Pop Debut Shows Off Atlanta Teenager Raury’s Epic Scope

Raury, performing in June in Atlanta on his 18th birthday, his first proper headlining performance. He called it Raurfest. Raury’s debut album, “Indigo Child,” will be released on Monday. (Troy Stains for The New York Times)
Raury, performing in June in Atlanta on his 18th birthday, his first proper headlining performance. He called it Raurfest. Raury’s debut album, “Indigo Child,” was released on Monday. (Troy Stains for The New York Times)

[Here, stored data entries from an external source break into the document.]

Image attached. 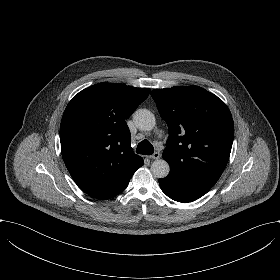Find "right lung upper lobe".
<instances>
[{"label": "right lung upper lobe", "instance_id": "obj_1", "mask_svg": "<svg viewBox=\"0 0 280 280\" xmlns=\"http://www.w3.org/2000/svg\"><path fill=\"white\" fill-rule=\"evenodd\" d=\"M149 93V88L99 83L67 105L60 124L61 152L73 180L90 197H115L144 164L133 152L125 120Z\"/></svg>", "mask_w": 280, "mask_h": 280}]
</instances>
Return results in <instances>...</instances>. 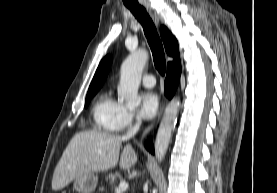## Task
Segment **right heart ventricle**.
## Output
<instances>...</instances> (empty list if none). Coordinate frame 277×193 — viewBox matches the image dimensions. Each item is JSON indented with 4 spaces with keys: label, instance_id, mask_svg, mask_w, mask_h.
Here are the masks:
<instances>
[{
    "label": "right heart ventricle",
    "instance_id": "right-heart-ventricle-1",
    "mask_svg": "<svg viewBox=\"0 0 277 193\" xmlns=\"http://www.w3.org/2000/svg\"><path fill=\"white\" fill-rule=\"evenodd\" d=\"M122 108L109 94L103 95L92 109L95 128L105 132L119 131Z\"/></svg>",
    "mask_w": 277,
    "mask_h": 193
}]
</instances>
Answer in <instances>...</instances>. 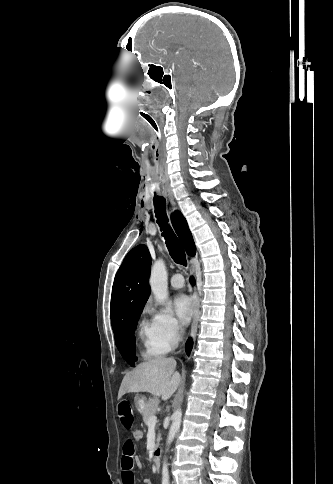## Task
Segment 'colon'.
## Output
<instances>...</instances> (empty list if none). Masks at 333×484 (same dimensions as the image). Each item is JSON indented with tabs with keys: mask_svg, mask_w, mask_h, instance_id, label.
I'll use <instances>...</instances> for the list:
<instances>
[{
	"mask_svg": "<svg viewBox=\"0 0 333 484\" xmlns=\"http://www.w3.org/2000/svg\"><path fill=\"white\" fill-rule=\"evenodd\" d=\"M133 439L135 441H141L144 437V432L141 429H135L132 433Z\"/></svg>",
	"mask_w": 333,
	"mask_h": 484,
	"instance_id": "1",
	"label": "colon"
}]
</instances>
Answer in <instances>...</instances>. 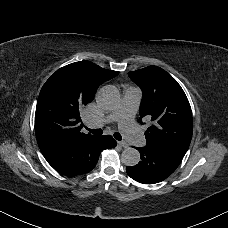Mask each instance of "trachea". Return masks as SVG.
<instances>
[{"instance_id": "obj_1", "label": "trachea", "mask_w": 228, "mask_h": 228, "mask_svg": "<svg viewBox=\"0 0 228 228\" xmlns=\"http://www.w3.org/2000/svg\"><path fill=\"white\" fill-rule=\"evenodd\" d=\"M89 132H91L92 134H95V135H101L103 133V130L102 129H87ZM113 136L115 137V139L117 140H122V136L118 133V132H115L113 134Z\"/></svg>"}]
</instances>
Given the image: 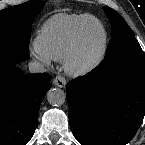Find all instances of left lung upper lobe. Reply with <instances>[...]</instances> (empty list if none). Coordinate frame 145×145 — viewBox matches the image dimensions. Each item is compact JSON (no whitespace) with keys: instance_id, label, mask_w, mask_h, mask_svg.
<instances>
[{"instance_id":"obj_1","label":"left lung upper lobe","mask_w":145,"mask_h":145,"mask_svg":"<svg viewBox=\"0 0 145 145\" xmlns=\"http://www.w3.org/2000/svg\"><path fill=\"white\" fill-rule=\"evenodd\" d=\"M103 9L111 24V39L105 59L101 62L102 68L109 70L125 65H145L144 52L132 29L115 10Z\"/></svg>"}]
</instances>
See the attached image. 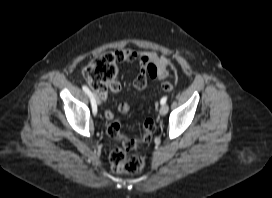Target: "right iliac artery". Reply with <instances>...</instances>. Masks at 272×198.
Listing matches in <instances>:
<instances>
[{"mask_svg": "<svg viewBox=\"0 0 272 198\" xmlns=\"http://www.w3.org/2000/svg\"><path fill=\"white\" fill-rule=\"evenodd\" d=\"M82 89L89 96V98L91 100L93 114H96L97 113V105H96V101L94 99V96H93L92 92L85 85L82 86Z\"/></svg>", "mask_w": 272, "mask_h": 198, "instance_id": "right-iliac-artery-1", "label": "right iliac artery"}]
</instances>
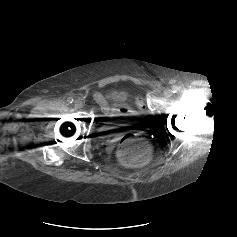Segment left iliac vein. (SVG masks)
Wrapping results in <instances>:
<instances>
[{
  "mask_svg": "<svg viewBox=\"0 0 237 237\" xmlns=\"http://www.w3.org/2000/svg\"><path fill=\"white\" fill-rule=\"evenodd\" d=\"M172 95H173V93H172V90H171V89H166V90L164 91V96H165V97L169 98V97H171Z\"/></svg>",
  "mask_w": 237,
  "mask_h": 237,
  "instance_id": "left-iliac-vein-1",
  "label": "left iliac vein"
}]
</instances>
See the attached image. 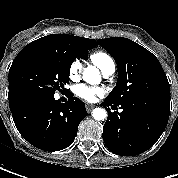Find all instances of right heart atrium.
Here are the masks:
<instances>
[{"mask_svg": "<svg viewBox=\"0 0 178 178\" xmlns=\"http://www.w3.org/2000/svg\"><path fill=\"white\" fill-rule=\"evenodd\" d=\"M82 64L79 60H74L69 66V77L72 80H76L81 72Z\"/></svg>", "mask_w": 178, "mask_h": 178, "instance_id": "d8ad5b80", "label": "right heart atrium"}]
</instances>
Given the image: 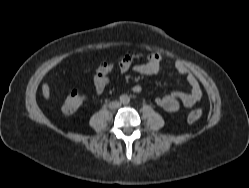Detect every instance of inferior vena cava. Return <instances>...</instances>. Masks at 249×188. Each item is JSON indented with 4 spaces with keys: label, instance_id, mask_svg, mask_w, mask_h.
Instances as JSON below:
<instances>
[{
    "label": "inferior vena cava",
    "instance_id": "1",
    "mask_svg": "<svg viewBox=\"0 0 249 188\" xmlns=\"http://www.w3.org/2000/svg\"><path fill=\"white\" fill-rule=\"evenodd\" d=\"M120 105H121V103H119V102H112V103H110V108H117Z\"/></svg>",
    "mask_w": 249,
    "mask_h": 188
}]
</instances>
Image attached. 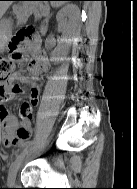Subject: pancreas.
Returning <instances> with one entry per match:
<instances>
[{
	"label": "pancreas",
	"mask_w": 137,
	"mask_h": 189,
	"mask_svg": "<svg viewBox=\"0 0 137 189\" xmlns=\"http://www.w3.org/2000/svg\"><path fill=\"white\" fill-rule=\"evenodd\" d=\"M29 12L30 9L27 7L15 6L14 13L16 14L17 23L20 24L22 21H24L25 18H27Z\"/></svg>",
	"instance_id": "1"
}]
</instances>
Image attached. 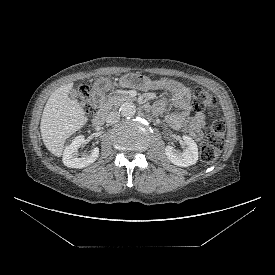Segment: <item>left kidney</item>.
<instances>
[{"instance_id":"5707ae66","label":"left kidney","mask_w":275,"mask_h":275,"mask_svg":"<svg viewBox=\"0 0 275 275\" xmlns=\"http://www.w3.org/2000/svg\"><path fill=\"white\" fill-rule=\"evenodd\" d=\"M182 138L187 145L185 150L179 151L173 146L168 145L165 148V154L174 165L188 167L197 162L198 147L196 142L191 137L183 135Z\"/></svg>"}]
</instances>
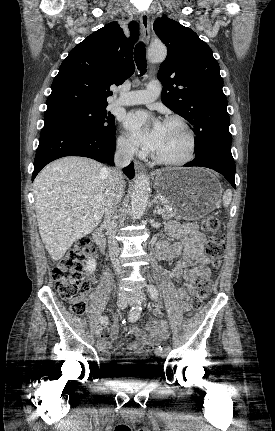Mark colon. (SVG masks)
Segmentation results:
<instances>
[{
	"label": "colon",
	"mask_w": 275,
	"mask_h": 431,
	"mask_svg": "<svg viewBox=\"0 0 275 431\" xmlns=\"http://www.w3.org/2000/svg\"><path fill=\"white\" fill-rule=\"evenodd\" d=\"M201 230L209 235L206 252L212 263L218 266L225 253L223 231L218 218L207 214L200 221ZM93 246L88 239H81L71 248L52 270L55 288L62 300L66 301L71 311L82 315L86 311V296L90 291V283L82 276L83 263ZM211 291V280L208 273L201 274L196 280L194 297L190 303L189 315L193 316L202 307L204 300ZM151 347H146L149 351ZM156 365L159 360L152 357L149 361Z\"/></svg>",
	"instance_id": "5ec220e1"
}]
</instances>
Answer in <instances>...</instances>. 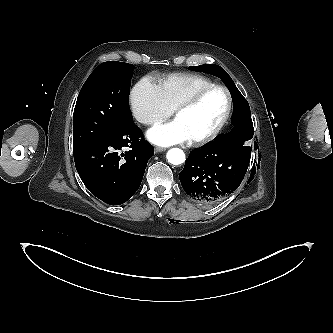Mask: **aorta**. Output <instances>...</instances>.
Returning <instances> with one entry per match:
<instances>
[{
    "mask_svg": "<svg viewBox=\"0 0 333 333\" xmlns=\"http://www.w3.org/2000/svg\"><path fill=\"white\" fill-rule=\"evenodd\" d=\"M167 160L173 165L182 164L185 161V153L179 148H172L167 152Z\"/></svg>",
    "mask_w": 333,
    "mask_h": 333,
    "instance_id": "obj_1",
    "label": "aorta"
}]
</instances>
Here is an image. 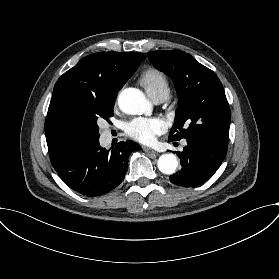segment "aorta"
Returning a JSON list of instances; mask_svg holds the SVG:
<instances>
[{
	"mask_svg": "<svg viewBox=\"0 0 279 279\" xmlns=\"http://www.w3.org/2000/svg\"><path fill=\"white\" fill-rule=\"evenodd\" d=\"M118 105L123 112L130 115H139L151 110L143 92L136 88L124 89L119 95ZM157 165L163 174L171 175L178 167V160L173 153H166L159 157Z\"/></svg>",
	"mask_w": 279,
	"mask_h": 279,
	"instance_id": "aorta-1",
	"label": "aorta"
}]
</instances>
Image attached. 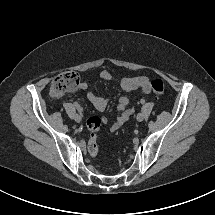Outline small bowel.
<instances>
[{
	"label": "small bowel",
	"instance_id": "1",
	"mask_svg": "<svg viewBox=\"0 0 215 215\" xmlns=\"http://www.w3.org/2000/svg\"><path fill=\"white\" fill-rule=\"evenodd\" d=\"M99 78L105 82L114 81L113 75L107 70L101 71ZM119 86L125 94L119 99L117 106L118 116L116 122L111 125V131H117L122 128L133 112V107L129 104L127 93L133 90H141L145 94L149 93L150 80L146 76L124 77L119 80ZM80 88L87 92V99L98 112H103L106 109L109 102L107 98L89 90L87 82H82ZM103 122L106 123V118L103 119Z\"/></svg>",
	"mask_w": 215,
	"mask_h": 215
}]
</instances>
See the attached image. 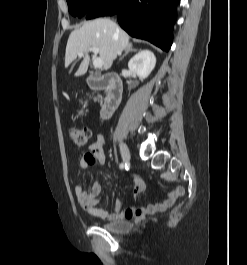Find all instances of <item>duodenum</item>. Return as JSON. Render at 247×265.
<instances>
[{
    "label": "duodenum",
    "instance_id": "1",
    "mask_svg": "<svg viewBox=\"0 0 247 265\" xmlns=\"http://www.w3.org/2000/svg\"><path fill=\"white\" fill-rule=\"evenodd\" d=\"M88 84L92 89H106L107 98L101 109L103 119L109 118L120 104L122 98V81L113 74L107 73L100 77L88 78Z\"/></svg>",
    "mask_w": 247,
    "mask_h": 265
}]
</instances>
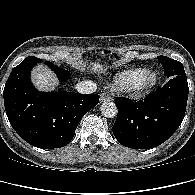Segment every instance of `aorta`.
Instances as JSON below:
<instances>
[{"mask_svg": "<svg viewBox=\"0 0 195 195\" xmlns=\"http://www.w3.org/2000/svg\"><path fill=\"white\" fill-rule=\"evenodd\" d=\"M100 110L102 115L106 118H114L118 113L117 106L113 102H104L101 105Z\"/></svg>", "mask_w": 195, "mask_h": 195, "instance_id": "762f6f07", "label": "aorta"}]
</instances>
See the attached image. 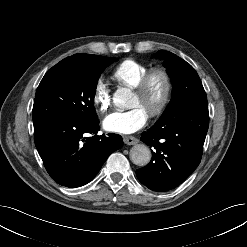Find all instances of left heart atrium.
<instances>
[{
	"label": "left heart atrium",
	"instance_id": "obj_1",
	"mask_svg": "<svg viewBox=\"0 0 247 247\" xmlns=\"http://www.w3.org/2000/svg\"><path fill=\"white\" fill-rule=\"evenodd\" d=\"M148 121V112L141 106L129 110H116L103 120V127L110 132L130 134L138 131Z\"/></svg>",
	"mask_w": 247,
	"mask_h": 247
}]
</instances>
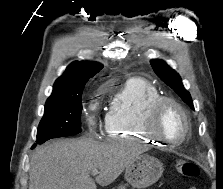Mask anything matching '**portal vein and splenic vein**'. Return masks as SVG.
Returning <instances> with one entry per match:
<instances>
[{"instance_id": "1", "label": "portal vein and splenic vein", "mask_w": 223, "mask_h": 189, "mask_svg": "<svg viewBox=\"0 0 223 189\" xmlns=\"http://www.w3.org/2000/svg\"><path fill=\"white\" fill-rule=\"evenodd\" d=\"M98 173H99L98 170H93L91 174H92L93 176H96Z\"/></svg>"}]
</instances>
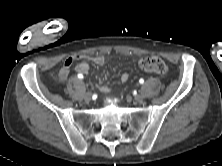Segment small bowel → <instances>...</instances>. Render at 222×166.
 <instances>
[{
	"label": "small bowel",
	"mask_w": 222,
	"mask_h": 166,
	"mask_svg": "<svg viewBox=\"0 0 222 166\" xmlns=\"http://www.w3.org/2000/svg\"><path fill=\"white\" fill-rule=\"evenodd\" d=\"M88 61L92 62L95 65L102 66L106 63V58L102 55H97V56H93V57H86V56H81V55L70 56L64 61V64L60 69V72H59L60 77L62 79H65L68 76V74L71 70V67L73 66V64L75 62H78L76 65V70L80 74L87 75L90 71ZM128 79H129V74L127 72H125L121 75L120 80L122 83L127 82ZM101 91L103 93H108L109 87L104 85L101 87Z\"/></svg>",
	"instance_id": "1"
}]
</instances>
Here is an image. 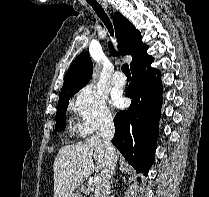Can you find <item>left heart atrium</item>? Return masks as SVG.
<instances>
[{
	"mask_svg": "<svg viewBox=\"0 0 209 197\" xmlns=\"http://www.w3.org/2000/svg\"><path fill=\"white\" fill-rule=\"evenodd\" d=\"M115 104L118 107H123L124 106V99L122 97L115 98Z\"/></svg>",
	"mask_w": 209,
	"mask_h": 197,
	"instance_id": "obj_1",
	"label": "left heart atrium"
}]
</instances>
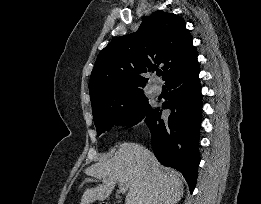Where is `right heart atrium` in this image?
Instances as JSON below:
<instances>
[{
    "instance_id": "obj_1",
    "label": "right heart atrium",
    "mask_w": 261,
    "mask_h": 204,
    "mask_svg": "<svg viewBox=\"0 0 261 204\" xmlns=\"http://www.w3.org/2000/svg\"><path fill=\"white\" fill-rule=\"evenodd\" d=\"M127 121L131 129H137L142 123L141 116L137 111L130 112Z\"/></svg>"
}]
</instances>
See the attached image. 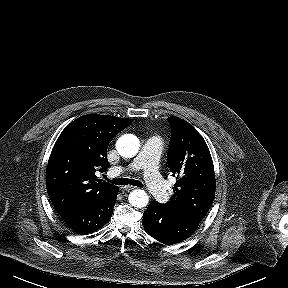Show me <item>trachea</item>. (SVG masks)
<instances>
[{
	"mask_svg": "<svg viewBox=\"0 0 288 288\" xmlns=\"http://www.w3.org/2000/svg\"><path fill=\"white\" fill-rule=\"evenodd\" d=\"M109 182L112 184H115V185H128V184H130V185L137 186V187H143L142 182H140L139 180L128 179V178L113 179V180H109Z\"/></svg>",
	"mask_w": 288,
	"mask_h": 288,
	"instance_id": "3493384b",
	"label": "trachea"
}]
</instances>
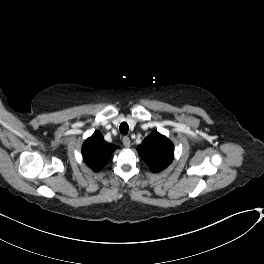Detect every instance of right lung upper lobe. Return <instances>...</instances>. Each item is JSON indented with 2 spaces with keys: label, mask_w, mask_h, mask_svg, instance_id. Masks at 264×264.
Returning <instances> with one entry per match:
<instances>
[{
  "label": "right lung upper lobe",
  "mask_w": 264,
  "mask_h": 264,
  "mask_svg": "<svg viewBox=\"0 0 264 264\" xmlns=\"http://www.w3.org/2000/svg\"><path fill=\"white\" fill-rule=\"evenodd\" d=\"M115 149V146L104 140L100 132L95 131L91 137L85 140L82 146V155L86 164L97 172L110 160Z\"/></svg>",
  "instance_id": "cb5924a9"
}]
</instances>
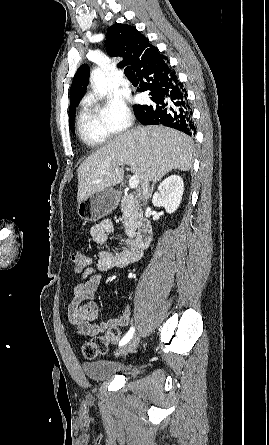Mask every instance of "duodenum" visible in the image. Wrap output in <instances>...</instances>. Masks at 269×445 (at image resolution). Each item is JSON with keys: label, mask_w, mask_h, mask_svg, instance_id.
Wrapping results in <instances>:
<instances>
[{"label": "duodenum", "mask_w": 269, "mask_h": 445, "mask_svg": "<svg viewBox=\"0 0 269 445\" xmlns=\"http://www.w3.org/2000/svg\"><path fill=\"white\" fill-rule=\"evenodd\" d=\"M137 197H140V194H137ZM152 236L153 229L151 222L149 220L141 221L133 240V248L138 251L145 249L151 242Z\"/></svg>", "instance_id": "duodenum-1"}]
</instances>
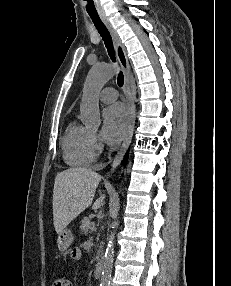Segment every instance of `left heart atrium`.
<instances>
[{
    "instance_id": "left-heart-atrium-1",
    "label": "left heart atrium",
    "mask_w": 231,
    "mask_h": 286,
    "mask_svg": "<svg viewBox=\"0 0 231 286\" xmlns=\"http://www.w3.org/2000/svg\"><path fill=\"white\" fill-rule=\"evenodd\" d=\"M129 115L120 103L113 104L103 112L102 137L108 143L119 142L126 134Z\"/></svg>"
}]
</instances>
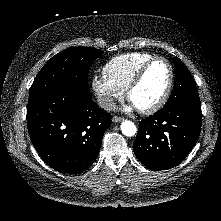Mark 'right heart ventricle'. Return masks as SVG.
Wrapping results in <instances>:
<instances>
[{
	"label": "right heart ventricle",
	"instance_id": "e07e8e85",
	"mask_svg": "<svg viewBox=\"0 0 221 221\" xmlns=\"http://www.w3.org/2000/svg\"><path fill=\"white\" fill-rule=\"evenodd\" d=\"M152 57L153 55L145 52L118 55L105 64L103 75L125 91L137 70Z\"/></svg>",
	"mask_w": 221,
	"mask_h": 221
}]
</instances>
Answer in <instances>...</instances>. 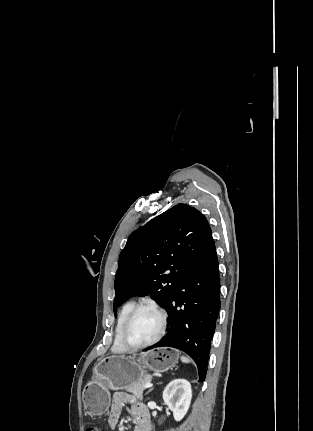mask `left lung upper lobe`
Masks as SVG:
<instances>
[{"label": "left lung upper lobe", "instance_id": "5c2ea615", "mask_svg": "<svg viewBox=\"0 0 313 431\" xmlns=\"http://www.w3.org/2000/svg\"><path fill=\"white\" fill-rule=\"evenodd\" d=\"M210 236L206 217L183 203L134 231L119 256L114 314L136 295H150L166 309Z\"/></svg>", "mask_w": 313, "mask_h": 431}]
</instances>
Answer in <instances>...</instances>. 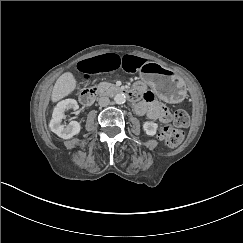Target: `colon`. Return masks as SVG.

ATLANTA — In June, on the day Raury turned 18, he woke up earlyish and went to the aquarium here with an old friend for a low-key afternoon. He’d just graduated from high school, but this night was the real cause for celebration — a concert he’d been planning for months. He called it Raurfest.

It was an ambitious name for his first proper headlining performance, but Raury’s taste for the epic is among his most appealing characteristics. So that night, in a gallery space/abandoned industrial building near downtown, a dinner was organized in his honor, followed by a show under the stars.

Yesterday, Raury released his first album, “Indigo Child” — free online at indigochildproject.com, though he is signed to Columbia. It is, for the most part, an astonishingly assured debut, full of multipart songs teeming with deeply felt ideas. He has an easy way with melody but also a consistently grand-scaled sense of theater, which makes for music that’s intimate and imposing all at once.

It’s an album, he said, “made from frustrations, made from being looked down upon, made from being an outcast and not like everyone else.” His response to those obstacles is elegant pop that takes in tender soul, muscled rock and flickers of hip-hop attitude.

“I want it to sound like a World War III benefit concert,” he joked.

“God’s Whisper,” his breakthrough song, is like anarchic gospel, with a hollow stomp that could almost be borrowed from Mumford & Sons. “Cigarette Song” owes at least some of its silken attitude to Terence Trent D’Arby. Elsewhere, there are shades of Kid Cudi, Outkast and MGMT.